§ What to do
The entries are to be output word for word, with the pictures omitted.

(Dataset entries)

==================================================

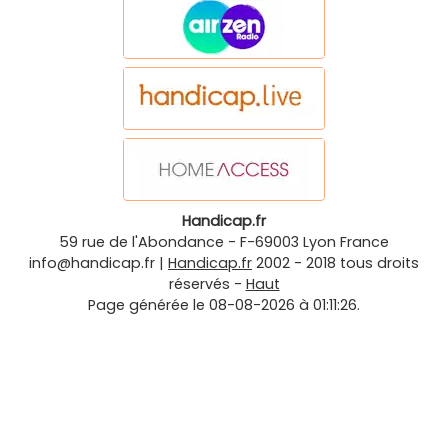
Handicap.fr
59 rue de l'Abondance
-
F-69003
Lyon
France
info@handicap.fr
|
Handicap.fr
2002 - 2018 tous droits
réservés -
Haut
Page générée le 08-08-2026 à 01:11:26.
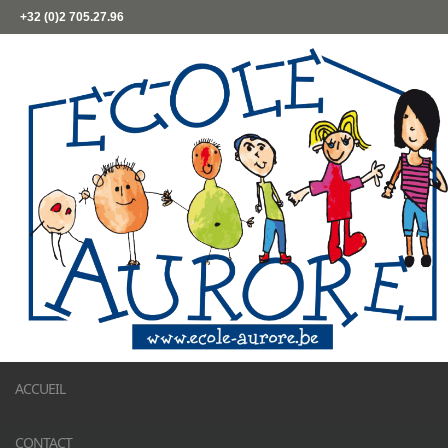
+32 (0)2 705.27.96
ACCUEIL
CONTACT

==================================================

§ Answer to the exercise
Handicap.fr
59 rue de l'Abondance
-
F-69003
Lyon
France
info@handicap.fr
|
Handicap.fr
2002 - 2018 tous droits
réservés -
Haut
Page générée le 08-08-2026 à 01:11:26.
+32 (0)2 705.27.96
ACCUEIL
CONTACT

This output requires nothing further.